(Items listed in a dataset)
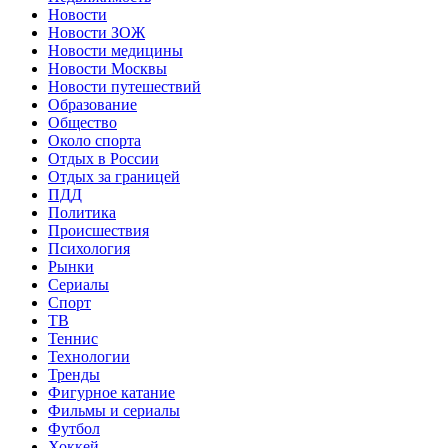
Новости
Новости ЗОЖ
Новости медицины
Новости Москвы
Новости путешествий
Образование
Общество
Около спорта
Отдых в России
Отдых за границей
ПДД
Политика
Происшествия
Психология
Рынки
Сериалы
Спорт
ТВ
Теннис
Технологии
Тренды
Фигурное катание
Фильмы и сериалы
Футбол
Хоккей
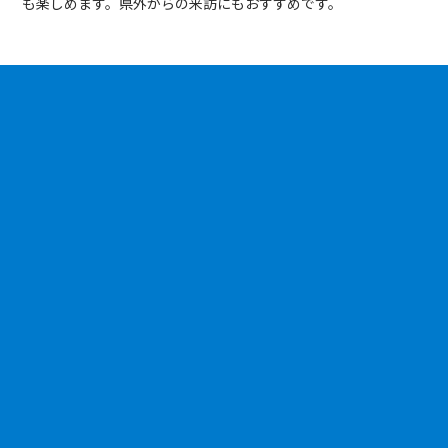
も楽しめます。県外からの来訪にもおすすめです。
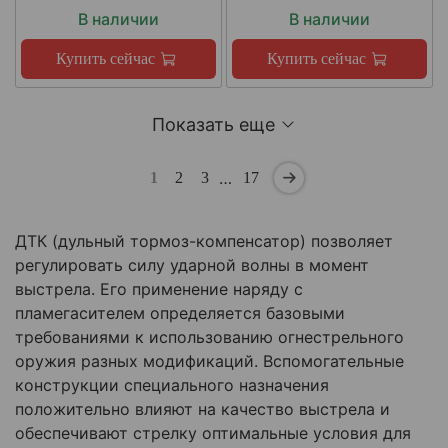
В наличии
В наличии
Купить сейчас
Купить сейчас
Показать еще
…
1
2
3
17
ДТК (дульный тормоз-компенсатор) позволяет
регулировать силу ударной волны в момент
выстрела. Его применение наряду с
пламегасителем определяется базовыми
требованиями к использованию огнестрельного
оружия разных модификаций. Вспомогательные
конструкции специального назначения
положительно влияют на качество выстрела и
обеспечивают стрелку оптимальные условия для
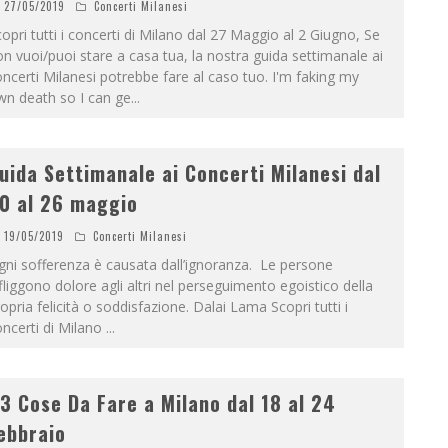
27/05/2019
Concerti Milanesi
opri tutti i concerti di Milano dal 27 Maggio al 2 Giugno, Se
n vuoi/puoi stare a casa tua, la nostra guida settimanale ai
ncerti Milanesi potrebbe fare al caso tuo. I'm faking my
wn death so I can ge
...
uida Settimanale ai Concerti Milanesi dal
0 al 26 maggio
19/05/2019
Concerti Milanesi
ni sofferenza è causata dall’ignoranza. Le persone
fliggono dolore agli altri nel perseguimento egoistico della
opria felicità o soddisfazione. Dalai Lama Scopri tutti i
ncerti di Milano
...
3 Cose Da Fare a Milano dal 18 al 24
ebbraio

● Your task
Your task is to reproduce every record exactly while omitting the pictures.

● Solution to the exercise
Новости
Новости ЗОЖ
Новости медицины
Новости Москвы
Новости путешествий
Образование
Общество
Около спорта
Отдых в России
Отдых за границей
ПДД
Политика
Происшествия
Психология
Рынки
Сериалы
Спорт
ТВ
Теннис
Технологии
Тренды
Фигурное катание
Фильмы и сериалы
Футбол
Хоккей
も楽しめます。県外からの来訪にもおすすめです。
В наличии
В наличии
Купить сейчас
Купить сейчас
Показать еще
…
1
2
3
17
ДТК (дульный тормоз-компенсатор) позволяет
регулировать силу ударной волны в момент
выстрела. Его применение наряду с
пламегасителем определяется базовыми
требованиями к использованию огнестрельного
оружия разных модификаций. Вспомогательные
конструкции специального назначения
положительно влияют на качество выстрела и
обеспечивают стрелку оптимальные условия для
27/05/2019
Concerti Milanesi
opri tutti i concerti di Milano dal 27 Maggio al 2 Giugno, Se
n vuoi/puoi stare a casa tua, la nostra guida settimanale ai
ncerti Milanesi potrebbe fare al caso tuo. I'm faking my
wn death so I can ge
...
uida Settimanale ai Concerti Milanesi dal
0 al 26 maggio
19/05/2019
Concerti Milanesi
ni sofferenza è causata dall’ignoranza. Le persone
fliggono dolore agli altri nel perseguimento egoistico della
opria felicità o soddisfazione. Dalai Lama Scopri tutti i
ncerti di Milano
...
3 Cose Da Fare a Milano dal 18 al 24
ebbraio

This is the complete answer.